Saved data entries
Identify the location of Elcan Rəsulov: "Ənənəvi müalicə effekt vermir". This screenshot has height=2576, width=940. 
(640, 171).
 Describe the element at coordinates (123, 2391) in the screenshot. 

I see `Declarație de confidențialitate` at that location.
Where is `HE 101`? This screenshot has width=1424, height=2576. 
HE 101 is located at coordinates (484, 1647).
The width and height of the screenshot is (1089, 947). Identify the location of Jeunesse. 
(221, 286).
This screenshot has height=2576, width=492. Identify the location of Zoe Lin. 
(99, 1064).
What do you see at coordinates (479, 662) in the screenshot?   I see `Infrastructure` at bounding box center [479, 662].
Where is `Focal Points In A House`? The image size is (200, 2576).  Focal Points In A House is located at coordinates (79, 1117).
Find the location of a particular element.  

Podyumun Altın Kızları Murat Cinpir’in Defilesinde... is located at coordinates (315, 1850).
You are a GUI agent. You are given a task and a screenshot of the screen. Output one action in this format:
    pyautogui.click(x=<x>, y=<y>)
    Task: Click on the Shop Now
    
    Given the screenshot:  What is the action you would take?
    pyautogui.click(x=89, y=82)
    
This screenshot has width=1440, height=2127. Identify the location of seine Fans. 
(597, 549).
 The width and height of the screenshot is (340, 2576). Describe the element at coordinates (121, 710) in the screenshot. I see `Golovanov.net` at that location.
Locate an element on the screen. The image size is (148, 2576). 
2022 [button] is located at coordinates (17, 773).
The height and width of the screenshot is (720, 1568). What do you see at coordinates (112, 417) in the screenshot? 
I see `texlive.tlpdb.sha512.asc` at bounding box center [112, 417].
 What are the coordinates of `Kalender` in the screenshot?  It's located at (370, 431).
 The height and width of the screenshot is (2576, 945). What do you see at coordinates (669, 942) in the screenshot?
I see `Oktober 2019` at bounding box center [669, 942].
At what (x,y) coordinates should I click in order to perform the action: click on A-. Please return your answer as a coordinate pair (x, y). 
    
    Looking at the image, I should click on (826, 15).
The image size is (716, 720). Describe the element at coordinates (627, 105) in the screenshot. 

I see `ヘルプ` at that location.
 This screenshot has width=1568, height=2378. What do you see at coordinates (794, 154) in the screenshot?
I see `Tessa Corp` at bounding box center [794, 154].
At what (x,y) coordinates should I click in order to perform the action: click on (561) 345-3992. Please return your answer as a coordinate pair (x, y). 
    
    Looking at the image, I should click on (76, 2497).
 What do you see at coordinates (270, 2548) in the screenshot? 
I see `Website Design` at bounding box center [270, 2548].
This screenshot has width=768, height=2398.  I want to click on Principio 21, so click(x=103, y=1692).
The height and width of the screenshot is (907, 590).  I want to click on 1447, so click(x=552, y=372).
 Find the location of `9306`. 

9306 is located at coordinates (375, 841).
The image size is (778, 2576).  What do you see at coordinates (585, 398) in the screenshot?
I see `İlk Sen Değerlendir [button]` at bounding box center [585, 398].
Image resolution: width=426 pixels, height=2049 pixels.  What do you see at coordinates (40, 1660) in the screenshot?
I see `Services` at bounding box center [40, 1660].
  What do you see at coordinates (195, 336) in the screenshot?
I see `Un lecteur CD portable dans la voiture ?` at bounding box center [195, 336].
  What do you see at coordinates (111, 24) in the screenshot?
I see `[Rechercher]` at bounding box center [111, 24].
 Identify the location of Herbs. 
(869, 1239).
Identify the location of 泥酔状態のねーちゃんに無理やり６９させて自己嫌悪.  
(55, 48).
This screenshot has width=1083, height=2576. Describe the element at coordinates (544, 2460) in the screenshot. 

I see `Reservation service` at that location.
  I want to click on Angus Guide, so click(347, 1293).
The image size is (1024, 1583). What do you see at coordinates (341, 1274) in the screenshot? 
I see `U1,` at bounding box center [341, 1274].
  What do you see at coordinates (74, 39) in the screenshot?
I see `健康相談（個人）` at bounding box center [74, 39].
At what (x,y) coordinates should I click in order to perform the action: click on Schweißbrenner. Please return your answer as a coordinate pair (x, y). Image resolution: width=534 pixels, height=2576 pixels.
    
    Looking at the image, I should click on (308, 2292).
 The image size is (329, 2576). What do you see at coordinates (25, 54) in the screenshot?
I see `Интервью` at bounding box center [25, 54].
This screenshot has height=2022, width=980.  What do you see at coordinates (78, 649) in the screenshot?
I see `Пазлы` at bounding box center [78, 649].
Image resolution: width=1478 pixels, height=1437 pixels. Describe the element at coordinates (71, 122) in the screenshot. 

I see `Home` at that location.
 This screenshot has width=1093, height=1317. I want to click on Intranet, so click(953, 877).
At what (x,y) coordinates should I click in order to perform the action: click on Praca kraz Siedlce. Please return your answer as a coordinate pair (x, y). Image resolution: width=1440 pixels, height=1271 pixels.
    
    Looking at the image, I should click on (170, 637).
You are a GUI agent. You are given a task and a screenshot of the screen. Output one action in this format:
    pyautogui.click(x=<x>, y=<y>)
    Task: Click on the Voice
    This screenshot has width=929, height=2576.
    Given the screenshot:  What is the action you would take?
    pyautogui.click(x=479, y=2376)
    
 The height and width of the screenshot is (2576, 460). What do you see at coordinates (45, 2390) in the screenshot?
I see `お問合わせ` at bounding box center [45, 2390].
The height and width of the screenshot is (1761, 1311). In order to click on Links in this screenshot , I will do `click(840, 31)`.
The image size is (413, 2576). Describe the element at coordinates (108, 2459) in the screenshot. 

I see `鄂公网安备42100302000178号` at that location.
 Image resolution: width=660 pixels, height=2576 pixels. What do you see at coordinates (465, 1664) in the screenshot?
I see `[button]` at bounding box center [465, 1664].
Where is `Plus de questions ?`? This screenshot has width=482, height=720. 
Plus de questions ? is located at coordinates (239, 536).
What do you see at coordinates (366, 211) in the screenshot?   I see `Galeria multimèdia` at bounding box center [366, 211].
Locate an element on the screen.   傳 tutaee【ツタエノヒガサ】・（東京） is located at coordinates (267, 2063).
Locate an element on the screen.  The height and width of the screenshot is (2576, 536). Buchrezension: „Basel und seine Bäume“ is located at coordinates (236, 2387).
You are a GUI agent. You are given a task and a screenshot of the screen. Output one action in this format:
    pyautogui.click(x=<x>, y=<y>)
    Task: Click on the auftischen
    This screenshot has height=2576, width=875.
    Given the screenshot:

§ **The problem**
Set down the records above once more, exactly as given.

§ **Task result**
Identify the location of Elcan Rəsulov: "Ənənəvi müalicə effekt vermir". This screenshot has height=2576, width=940. 
(640, 171).
 Describe the element at coordinates (123, 2391) in the screenshot. 

I see `Declarație de confidențialitate` at that location.
Where is `HE 101`? This screenshot has width=1424, height=2576. 
HE 101 is located at coordinates (484, 1647).
The width and height of the screenshot is (1089, 947). Identify the location of Jeunesse. 
(221, 286).
This screenshot has height=2576, width=492. Identify the location of Zoe Lin. 
(99, 1064).
What do you see at coordinates (479, 662) in the screenshot?   I see `Infrastructure` at bounding box center [479, 662].
Where is `Focal Points In A House`? The image size is (200, 2576).  Focal Points In A House is located at coordinates (79, 1117).
Find the location of a particular element.  

Podyumun Altın Kızları Murat Cinpir’in Defilesinde... is located at coordinates (315, 1850).
You are a GUI agent. You are given a task and a screenshot of the screen. Output one action in this format:
    pyautogui.click(x=<x>, y=<y>)
    Task: Click on the Shop Now
    
    Given the screenshot:  What is the action you would take?
    pyautogui.click(x=89, y=82)
    
This screenshot has width=1440, height=2127. Identify the location of seine Fans. 
(597, 549).
 The width and height of the screenshot is (340, 2576). Describe the element at coordinates (121, 710) in the screenshot. I see `Golovanov.net` at that location.
Locate an element on the screen. The image size is (148, 2576). 
2022 [button] is located at coordinates (17, 773).
The height and width of the screenshot is (720, 1568). What do you see at coordinates (112, 417) in the screenshot? 
I see `texlive.tlpdb.sha512.asc` at bounding box center [112, 417].
 What are the coordinates of `Kalender` in the screenshot?  It's located at (370, 431).
 The height and width of the screenshot is (2576, 945). What do you see at coordinates (669, 942) in the screenshot?
I see `Oktober 2019` at bounding box center [669, 942].
At what (x,y) coordinates should I click in order to perform the action: click on A-. Please return your answer as a coordinate pair (x, y). 
    
    Looking at the image, I should click on (826, 15).
The image size is (716, 720). Describe the element at coordinates (627, 105) in the screenshot. 

I see `ヘルプ` at that location.
 This screenshot has width=1568, height=2378. What do you see at coordinates (794, 154) in the screenshot?
I see `Tessa Corp` at bounding box center [794, 154].
At what (x,y) coordinates should I click in order to perform the action: click on (561) 345-3992. Please return your answer as a coordinate pair (x, y). 
    
    Looking at the image, I should click on (76, 2497).
 What do you see at coordinates (270, 2548) in the screenshot? 
I see `Website Design` at bounding box center [270, 2548].
This screenshot has width=768, height=2398.  I want to click on Principio 21, so click(x=103, y=1692).
The height and width of the screenshot is (907, 590).  I want to click on 1447, so click(x=552, y=372).
 Find the location of `9306`. 

9306 is located at coordinates (375, 841).
The image size is (778, 2576).  What do you see at coordinates (585, 398) in the screenshot?
I see `İlk Sen Değerlendir [button]` at bounding box center [585, 398].
Image resolution: width=426 pixels, height=2049 pixels.  What do you see at coordinates (40, 1660) in the screenshot?
I see `Services` at bounding box center [40, 1660].
  What do you see at coordinates (195, 336) in the screenshot?
I see `Un lecteur CD portable dans la voiture ?` at bounding box center [195, 336].
  What do you see at coordinates (111, 24) in the screenshot?
I see `[Rechercher]` at bounding box center [111, 24].
 Identify the location of Herbs. 
(869, 1239).
Identify the location of 泥酔状態のねーちゃんに無理やり６９させて自己嫌悪.  
(55, 48).
This screenshot has width=1083, height=2576. Describe the element at coordinates (544, 2460) in the screenshot. 

I see `Reservation service` at that location.
  I want to click on Angus Guide, so click(347, 1293).
The image size is (1024, 1583). What do you see at coordinates (341, 1274) in the screenshot? 
I see `U1,` at bounding box center [341, 1274].
  What do you see at coordinates (74, 39) in the screenshot?
I see `健康相談（個人）` at bounding box center [74, 39].
At what (x,y) coordinates should I click in order to perform the action: click on Schweißbrenner. Please return your answer as a coordinate pair (x, y). Image resolution: width=534 pixels, height=2576 pixels.
    
    Looking at the image, I should click on (308, 2292).
 The image size is (329, 2576). What do you see at coordinates (25, 54) in the screenshot?
I see `Интервью` at bounding box center [25, 54].
This screenshot has height=2022, width=980.  What do you see at coordinates (78, 649) in the screenshot?
I see `Пазлы` at bounding box center [78, 649].
Image resolution: width=1478 pixels, height=1437 pixels. Describe the element at coordinates (71, 122) in the screenshot. 

I see `Home` at that location.
 This screenshot has width=1093, height=1317. I want to click on Intranet, so click(953, 877).
At what (x,y) coordinates should I click in order to perform the action: click on Praca kraz Siedlce. Please return your answer as a coordinate pair (x, y). Image resolution: width=1440 pixels, height=1271 pixels.
    
    Looking at the image, I should click on (170, 637).
You are a GUI agent. You are given a task and a screenshot of the screen. Output one action in this format:
    pyautogui.click(x=<x>, y=<y>)
    Task: Click on the Voice
    This screenshot has width=929, height=2576.
    Given the screenshot:  What is the action you would take?
    pyautogui.click(x=479, y=2376)
    
 The height and width of the screenshot is (2576, 460). What do you see at coordinates (45, 2390) in the screenshot?
I see `お問合わせ` at bounding box center [45, 2390].
The height and width of the screenshot is (1761, 1311). In order to click on Links in this screenshot , I will do `click(840, 31)`.
The image size is (413, 2576). Describe the element at coordinates (108, 2459) in the screenshot. 

I see `鄂公网安备42100302000178号` at that location.
 Image resolution: width=660 pixels, height=2576 pixels. What do you see at coordinates (465, 1664) in the screenshot?
I see `[button]` at bounding box center [465, 1664].
Where is `Plus de questions ?`? This screenshot has width=482, height=720. 
Plus de questions ? is located at coordinates (239, 536).
What do you see at coordinates (366, 211) in the screenshot?   I see `Galeria multimèdia` at bounding box center [366, 211].
Locate an element on the screen.   傳 tutaee【ツタエノヒガサ】・（東京） is located at coordinates (267, 2063).
Locate an element on the screen.  The height and width of the screenshot is (2576, 536). Buchrezension: „Basel und seine Bäume“ is located at coordinates (236, 2387).
You are a GUI agent. You are given a task and a screenshot of the screen. Output one action in this format:
    pyautogui.click(x=<x>, y=<y>)
    Task: Click on the auftischen
    This screenshot has height=2576, width=875.
    Given the screenshot:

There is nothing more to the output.